» **DIRECTIONS**
Give back an exact copy of the lines in the records below, from the line that has "Raum, deine Entscheidung" through the line that has "Weiterbildung und Aufstieg erwünscht – wir", and nothing besides.

» **DATA PROVIDED**
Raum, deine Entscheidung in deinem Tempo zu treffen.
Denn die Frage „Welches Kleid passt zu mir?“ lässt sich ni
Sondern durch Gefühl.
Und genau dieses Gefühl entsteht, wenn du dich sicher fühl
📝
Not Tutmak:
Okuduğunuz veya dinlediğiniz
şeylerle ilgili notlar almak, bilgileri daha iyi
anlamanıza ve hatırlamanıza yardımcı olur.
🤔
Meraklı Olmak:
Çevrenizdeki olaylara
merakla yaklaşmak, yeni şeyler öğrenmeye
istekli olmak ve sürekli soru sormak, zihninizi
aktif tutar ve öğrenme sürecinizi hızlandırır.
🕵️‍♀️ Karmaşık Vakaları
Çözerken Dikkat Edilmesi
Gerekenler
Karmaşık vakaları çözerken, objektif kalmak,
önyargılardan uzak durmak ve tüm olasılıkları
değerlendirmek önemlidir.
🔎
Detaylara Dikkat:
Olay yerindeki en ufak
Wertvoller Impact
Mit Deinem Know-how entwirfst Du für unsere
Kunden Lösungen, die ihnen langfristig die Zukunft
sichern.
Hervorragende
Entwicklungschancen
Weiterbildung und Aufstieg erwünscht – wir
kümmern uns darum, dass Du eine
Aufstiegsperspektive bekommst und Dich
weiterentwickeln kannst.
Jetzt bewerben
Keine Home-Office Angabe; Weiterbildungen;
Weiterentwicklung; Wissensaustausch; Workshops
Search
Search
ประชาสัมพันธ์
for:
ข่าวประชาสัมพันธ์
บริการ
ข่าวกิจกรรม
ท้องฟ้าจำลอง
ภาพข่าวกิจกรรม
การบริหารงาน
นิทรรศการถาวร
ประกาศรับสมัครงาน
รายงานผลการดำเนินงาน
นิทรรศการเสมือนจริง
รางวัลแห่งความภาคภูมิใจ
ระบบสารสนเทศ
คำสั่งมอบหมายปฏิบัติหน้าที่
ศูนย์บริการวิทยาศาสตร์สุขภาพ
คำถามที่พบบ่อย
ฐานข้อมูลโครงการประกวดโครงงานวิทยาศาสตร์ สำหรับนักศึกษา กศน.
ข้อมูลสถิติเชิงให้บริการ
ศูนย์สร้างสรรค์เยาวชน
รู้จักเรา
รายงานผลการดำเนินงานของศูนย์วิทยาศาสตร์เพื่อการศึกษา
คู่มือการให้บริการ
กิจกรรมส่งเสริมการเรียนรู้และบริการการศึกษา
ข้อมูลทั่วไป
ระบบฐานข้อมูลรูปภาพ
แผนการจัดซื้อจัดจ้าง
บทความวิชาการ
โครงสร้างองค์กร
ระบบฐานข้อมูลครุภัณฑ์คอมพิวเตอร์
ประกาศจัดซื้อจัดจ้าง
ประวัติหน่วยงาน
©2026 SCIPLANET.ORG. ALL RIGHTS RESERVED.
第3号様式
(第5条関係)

...

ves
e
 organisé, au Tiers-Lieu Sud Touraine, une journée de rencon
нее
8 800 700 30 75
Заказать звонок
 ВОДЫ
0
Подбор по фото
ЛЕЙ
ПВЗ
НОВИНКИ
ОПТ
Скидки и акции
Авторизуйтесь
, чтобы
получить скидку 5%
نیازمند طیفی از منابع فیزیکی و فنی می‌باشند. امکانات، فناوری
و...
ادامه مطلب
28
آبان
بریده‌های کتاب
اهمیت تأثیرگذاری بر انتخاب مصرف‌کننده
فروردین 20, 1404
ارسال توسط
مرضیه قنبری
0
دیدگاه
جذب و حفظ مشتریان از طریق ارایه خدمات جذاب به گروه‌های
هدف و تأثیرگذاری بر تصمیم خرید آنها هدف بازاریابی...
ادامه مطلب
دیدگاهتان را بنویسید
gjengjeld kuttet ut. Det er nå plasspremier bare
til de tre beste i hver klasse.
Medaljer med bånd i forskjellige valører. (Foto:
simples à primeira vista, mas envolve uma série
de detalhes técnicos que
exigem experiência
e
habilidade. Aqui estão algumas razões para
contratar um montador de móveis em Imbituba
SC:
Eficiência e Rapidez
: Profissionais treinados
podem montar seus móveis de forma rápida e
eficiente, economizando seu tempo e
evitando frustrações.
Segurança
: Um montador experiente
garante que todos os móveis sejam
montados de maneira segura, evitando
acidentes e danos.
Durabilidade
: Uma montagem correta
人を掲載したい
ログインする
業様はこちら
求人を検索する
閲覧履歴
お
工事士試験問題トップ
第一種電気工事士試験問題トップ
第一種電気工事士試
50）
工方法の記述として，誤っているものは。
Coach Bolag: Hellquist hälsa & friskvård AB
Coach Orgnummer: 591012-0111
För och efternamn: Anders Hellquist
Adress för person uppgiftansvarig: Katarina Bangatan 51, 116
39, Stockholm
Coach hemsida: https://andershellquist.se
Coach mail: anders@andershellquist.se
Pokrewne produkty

» **EXPECTED OUTPUT**
Raum, deine Entscheidung in deinem Tempo zu treffen.
Denn die Frage „Welches Kleid passt zu mir?“ lässt sich ni
Sondern durch Gefühl.
Und genau dieses Gefühl entsteht, wenn du dich sicher fühl
📝
Not Tutmak:
Okuduğunuz veya dinlediğiniz
şeylerle ilgili notlar almak, bilgileri daha iyi
anlamanıza ve hatırlamanıza yardımcı olur.
🤔
Meraklı Olmak:
Çevrenizdeki olaylara
merakla yaklaşmak, yeni şeyler öğrenmeye
istekli olmak ve sürekli soru sormak, zihninizi
aktif tutar ve öğrenme sürecinizi hızlandırır.
🕵️‍♀️ Karmaşık Vakaları
Çözerken Dikkat Edilmesi
Gerekenler
Karmaşık vakaları çözerken, objektif kalmak,
önyargılardan uzak durmak ve tüm olasılıkları
değerlendirmek önemlidir.
🔎
Detaylara Dikkat:
Olay yerindeki en ufak
Wertvoller Impact
Mit Deinem Know-how entwirfst Du für unsere
Kunden Lösungen, die ihnen langfristig die Zukunft
sichern.
Hervorragende
Entwicklungschancen
Weiterbildung und Aufstieg erwünscht – wir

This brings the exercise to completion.